Les marchés actions ont-ils perdu pied avec la réalité ? Alors que les doutes grimpent sur la solidité de la croissance face à la flambée des prix de l’énergie et à une inflation plus durable qu’attendu, le S & P 500 a enchaîné cinq séances de hausses. A 4.519 points, il n’est plus qu’à un cheveu (0,38 %) de son record historique du 4 septembre dernier.

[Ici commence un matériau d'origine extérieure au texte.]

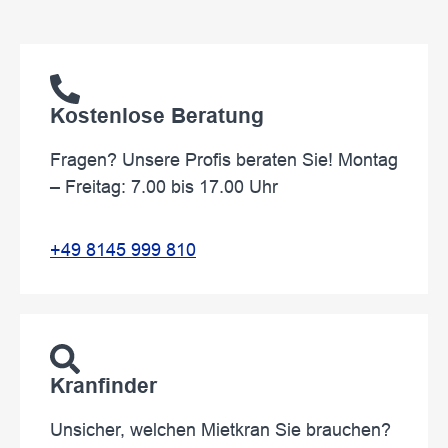
Kostenlose Beratung
Fragen? Unsere Profis beraten Sie! Montag
– Freitag: 7.00 bis 17.00 Uhr
+49 8145 999 810
Kranfinder
Unsicher, welchen Mietkran Sie brauchen?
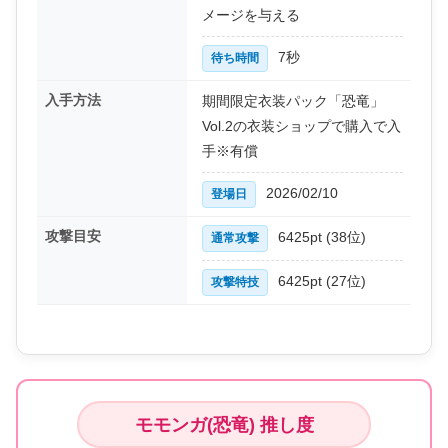
メージを与える
7秒
待ち時間
入手方法
期間限定衣装パック「恐竜」
Vol.2の衣装ショップで購入で入
手※有償
2026/02/10
登場日
攻撃目安
6425pt (38位)
通常攻撃
6425pt (27位)
攻撃特技
モモンガ(恐竜) 推し度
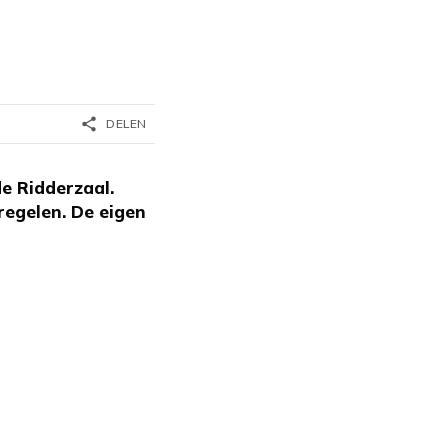
share
DELEN
e Ridderzaal.
egelen. De eigen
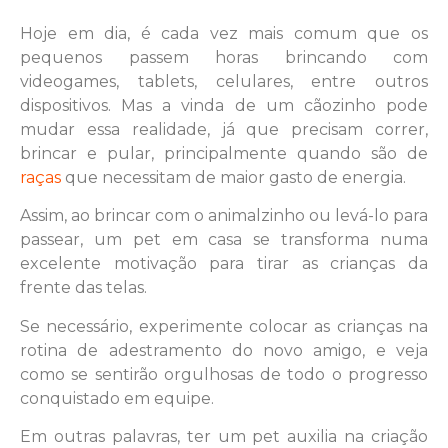
Hoje em dia, é cada vez mais comum que os
pequenos passem horas brincando com
videogames, tablets, celulares, entre outros
dispositivos. Mas a vinda de um cãozinho pode
mudar essa realidade, já que precisam correr,
brincar e pular, principalmente quando são de
raças
que necessitam de maior gasto de energia.
Assim, ao brincar com o animalzinho ou levá-lo para
passear, um pet em casa se transforma numa
excelente motivação para tirar as crianças da
frente das telas.
Se necessário, experimente colocar as crianças na
rotina de adestramento do novo amigo, e veja
como se sentirão orgulhosas de todo o progresso
conquistado em equipe.
Em outras palavras, ter um pet auxilia na criação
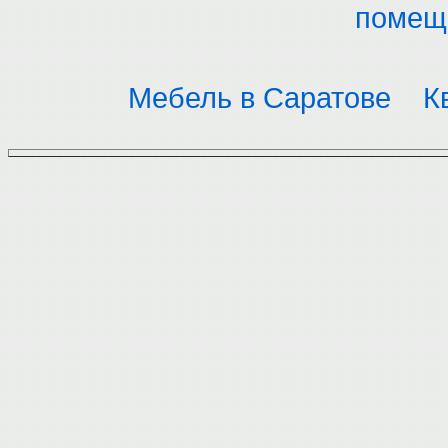
помещ
Мебель в Саратове
К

Les investisseurs sont pourtant loin d’être aveugles face à la détérioration de l’environnement économique. En témoigne l’étude mensuelle de Bank of America auprès de plusieurs centaines de gérants internationaux. Ils sont même, selon cette enquête, une majorité à s’attendre à une croissance en berne ces 12 prochains mois, pour la première fois depuis les débuts de la pandémie de coronavirus en avril 2020.
« Vendre mais pour faire quoi ? »
Les perspectives ne sont pas meilleures pour les entreprises. Les gérants interrogés par la banque américaine s’attendent à un ralentissement de la croissance des profits et à des pressions baissières sur les marges. Les craintes de « stagflation » , définie comme une période de croissance économique inférieure et d’inflation supérieure à la tendance de long terme, sont au plus haut depuis près de dix ans.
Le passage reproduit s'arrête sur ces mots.